1745) Minha dedicatoria ao Maquiavel

Muitos livros, não todos, contem dedicatórias, ou seja, uma palavra gentil, uma demonstração de reconhecimento, a quem fez por merecer: mestres, mulher, filhos, gato, cachorro, papagaio, deus, whoever...
No caso do "meu" Maquiavel, minha dedicatória é a ele mesmo, na companhia de quem passei dias e noites agradáveis, refletindo sobre o poder, o caráter efêmero da glória (aquela coisa: sic transit gloria mundi...), enfim, dialogando mentalmente com meu mentor espiritual, enquanto eu reescrevia o seu Príncipe, adaptado para os tempos modernos.
Abaixo, minha dedicatória, no livro agora lançado:

Dedicatória
Al Signore Niccolò Machiavelli, segretario diplomatico della Repubblica di Firenze, banito dal suo posto per motivi di cambiamenti politiche, uno suo ammiratore.

Caro Niccolò,
Escrevo esta dedicatória quase quinhentos anos depois que você dirigiu a sua, num livro de título praticamente igual a este, a um senhor de nobre linhagem, um dos Médici, que estava, naquele mesmo momento, recuperando o poder em Florença, cidade à qual você serviu fielmente durante longos anos. Sei que a sua dedicatória foi escrita em uma fase muito difícil da sua vida, quase dramática, quando você tentava, na verdade, recuperar os seus títulos, cargos e funções, dos quais tinha sido afastado, por motivos de baixa política, eu até diria por ciúmes, dada a inveja que os novos donos do poder tinham do seu valor e das suas qualidades de estadista.

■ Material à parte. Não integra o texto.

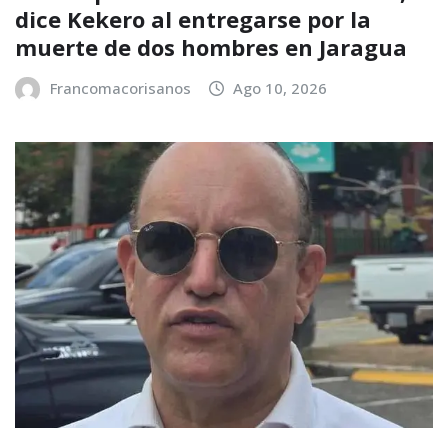
dice Kekero al entregarse por la
muerte de dos hombres en Jaragua
Francomacorisanos
Ago 10, 2026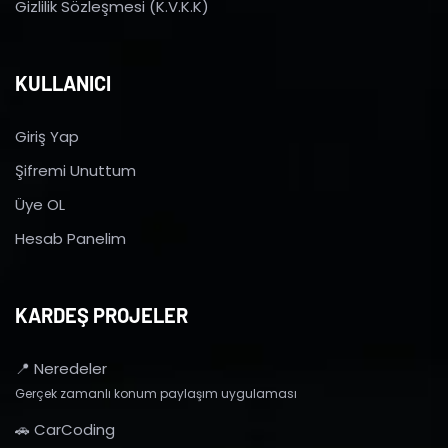
Gizlilik Sözleşmesi (K.V.K.K)
KULLANICI
Giriş Yap
Şifremi Unuttum
Üye OL
Hesab Panelim
KARDEŞ PROJELER
📍 Neredeler
Gerçek zamanlı konum paylaşım uygulaması
🚗 CarCoding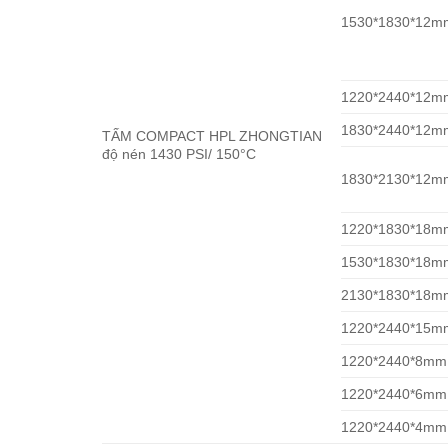
1530*1830*12m
1220*2440*12m
1830*2440*12m
TẤM COMPACT HPL ZHONGTIAN
độ nén 1430 PSI/ 150°C
1830*2130*12m
1220*1830*18m
1530*1830*18m
2130*1830*18m
1220*2440*15m
1220*2440*8mm
1220*2440*6mm
1220*2440*4mm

De minha parte, ao abrir um livro de espírito e motivações similares ao seu, não vou dedicá-lo a um representante de qualquer família ou grupo dirigente. Não pretendo seguir o seu exemplo; para ser mais exato, não necessito fazê-lo, uma vez que minha vida e o meu trabalho se desenvolvem em tempos mais amenos, comparativamente aos barbari tempii nos quais você tinha de viver. Por isso, e em total legitimidade, dedico esta obra a você mesmo, Niccolò, pois ela, na verdade, tudo lhe deve, muito na forma e bastante do conteúdo.

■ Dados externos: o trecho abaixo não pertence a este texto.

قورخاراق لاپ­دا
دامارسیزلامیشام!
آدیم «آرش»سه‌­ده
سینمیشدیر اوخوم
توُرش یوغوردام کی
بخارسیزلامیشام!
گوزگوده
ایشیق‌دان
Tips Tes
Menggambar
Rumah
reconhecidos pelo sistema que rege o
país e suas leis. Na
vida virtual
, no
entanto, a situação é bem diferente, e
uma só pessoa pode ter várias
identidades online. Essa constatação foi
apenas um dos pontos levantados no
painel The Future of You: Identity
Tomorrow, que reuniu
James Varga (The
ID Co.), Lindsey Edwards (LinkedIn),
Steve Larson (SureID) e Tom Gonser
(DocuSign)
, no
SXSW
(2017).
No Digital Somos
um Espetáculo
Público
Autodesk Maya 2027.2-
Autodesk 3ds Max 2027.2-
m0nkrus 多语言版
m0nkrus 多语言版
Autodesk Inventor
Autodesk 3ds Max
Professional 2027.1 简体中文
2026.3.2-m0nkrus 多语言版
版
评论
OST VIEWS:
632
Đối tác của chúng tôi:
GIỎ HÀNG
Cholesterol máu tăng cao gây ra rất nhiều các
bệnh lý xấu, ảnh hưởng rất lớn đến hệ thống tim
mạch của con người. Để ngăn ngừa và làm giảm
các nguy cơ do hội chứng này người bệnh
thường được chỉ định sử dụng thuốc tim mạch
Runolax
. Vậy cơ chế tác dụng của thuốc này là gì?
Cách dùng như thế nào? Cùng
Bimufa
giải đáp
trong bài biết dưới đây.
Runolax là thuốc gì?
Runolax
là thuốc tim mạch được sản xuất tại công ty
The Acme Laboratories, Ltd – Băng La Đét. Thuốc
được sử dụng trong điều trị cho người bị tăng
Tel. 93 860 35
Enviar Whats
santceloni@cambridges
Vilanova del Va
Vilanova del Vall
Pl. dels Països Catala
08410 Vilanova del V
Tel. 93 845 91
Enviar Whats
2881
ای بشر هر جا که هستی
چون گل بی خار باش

Não é difícil deduzir de sua obra, e de sua vida, que você foi um genial pensador político, um diplomata dedicado, um cidadão honrado, cumpridor dos seus deveres, um atento estudioso dos livros antigos (como eu sou, aliás), um pai de família extremoso, como a poucos conheci, em uma atribulada carreira, feita de intensas leituras, freqüentes viagens e muitas reflexões (estou aqui falando de nós dois, ambi due). Como disse um admirador seu, que me precedeu, “il suo merito principale sta nell’avere, con metodo sicuro, creato una nuova scienza politica, fondandola sulla storia e sulla esperienza” (Pasquale Villari, Niccolò Machiavelli e i suoi tempi; 3a. ed.; Milano: Ulrico Hoepli, vol. II, 1913, p. 466).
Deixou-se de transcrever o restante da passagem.